Interesting. Thanks.

An aside, the other day I was remembering that horrible movie Food of the Gods :slight_smile:

but the way you tell it, it was Silverberg who made the mistake?

Yes, as I recall it. The Good Doctor’s ego would never have allowed him to admit making a mistake about science.

Rays were cool even before then. The first Robot stories were written in the early 1940s, and Asimov wasn’t a nuclear physicist in any case. I don’t think chemists have much reason to muck with subatomic particles.

I remember an intro piece in one of Asimov’s books about a guy who was fairly big in sci fi in the early forties writing a story about a nuclear weapon, and getting a visit from the CIA because he got so much stuff right. (Turned out he really just did know that much about nuclear science, plus a sizeable dose of luck, no espionage involved.)

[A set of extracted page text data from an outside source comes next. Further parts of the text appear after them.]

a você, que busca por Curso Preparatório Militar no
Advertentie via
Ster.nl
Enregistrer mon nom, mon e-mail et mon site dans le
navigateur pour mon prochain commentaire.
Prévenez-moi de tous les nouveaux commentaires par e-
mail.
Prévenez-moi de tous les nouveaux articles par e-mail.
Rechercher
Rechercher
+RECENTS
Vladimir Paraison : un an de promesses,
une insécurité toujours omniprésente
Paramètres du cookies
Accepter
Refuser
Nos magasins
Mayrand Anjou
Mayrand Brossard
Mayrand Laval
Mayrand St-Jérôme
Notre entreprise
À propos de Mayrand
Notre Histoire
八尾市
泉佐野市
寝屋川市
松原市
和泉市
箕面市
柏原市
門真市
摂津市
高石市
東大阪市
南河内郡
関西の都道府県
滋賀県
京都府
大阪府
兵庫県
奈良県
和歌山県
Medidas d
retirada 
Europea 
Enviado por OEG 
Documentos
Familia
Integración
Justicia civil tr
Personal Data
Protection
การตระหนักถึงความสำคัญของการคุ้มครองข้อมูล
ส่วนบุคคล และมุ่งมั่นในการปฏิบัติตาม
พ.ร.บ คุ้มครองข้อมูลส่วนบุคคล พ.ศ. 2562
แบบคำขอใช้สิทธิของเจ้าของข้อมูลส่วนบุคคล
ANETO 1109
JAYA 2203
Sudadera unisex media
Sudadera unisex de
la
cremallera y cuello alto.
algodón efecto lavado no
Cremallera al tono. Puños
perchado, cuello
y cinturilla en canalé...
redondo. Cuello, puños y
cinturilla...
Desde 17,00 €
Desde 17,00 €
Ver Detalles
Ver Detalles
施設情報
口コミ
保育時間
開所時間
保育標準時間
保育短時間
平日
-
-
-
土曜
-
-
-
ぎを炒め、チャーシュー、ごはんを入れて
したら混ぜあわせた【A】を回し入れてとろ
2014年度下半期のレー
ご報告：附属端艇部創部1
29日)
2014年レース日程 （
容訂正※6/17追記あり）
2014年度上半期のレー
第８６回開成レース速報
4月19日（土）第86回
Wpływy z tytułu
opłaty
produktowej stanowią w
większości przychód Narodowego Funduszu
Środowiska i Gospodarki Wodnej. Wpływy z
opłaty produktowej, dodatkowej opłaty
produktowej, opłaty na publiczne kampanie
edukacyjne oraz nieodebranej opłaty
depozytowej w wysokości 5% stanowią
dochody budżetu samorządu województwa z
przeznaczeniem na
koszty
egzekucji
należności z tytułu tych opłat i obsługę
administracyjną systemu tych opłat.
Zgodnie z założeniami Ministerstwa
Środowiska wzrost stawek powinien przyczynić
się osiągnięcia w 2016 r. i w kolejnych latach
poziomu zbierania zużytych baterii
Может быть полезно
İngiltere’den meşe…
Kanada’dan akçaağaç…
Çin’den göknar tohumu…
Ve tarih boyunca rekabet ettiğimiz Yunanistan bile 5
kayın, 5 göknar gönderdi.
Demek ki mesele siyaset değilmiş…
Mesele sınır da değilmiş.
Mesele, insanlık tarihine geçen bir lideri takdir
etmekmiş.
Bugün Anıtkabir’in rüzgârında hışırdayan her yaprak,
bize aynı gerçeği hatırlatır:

He not only wanted the term to sound cool by basing it on a new scientific term, but he needed it to be clear that these devices were fundamentally different from electronic computers. If they were like current devices, they could have been easily built without the Three Laws. Many of the stories hinged on the fact that the Three Laws are an unalterable feature of positronic brains. (Though he did write some with edited laws, with mostly unfortunate results for the characters.)

Asimov is credited by the OED with bringing us the adjective ‘positronic.’

Also the nouns robotics (which he thought was a real word at the time) and psychohistory, though obviously the latter is a lot less common.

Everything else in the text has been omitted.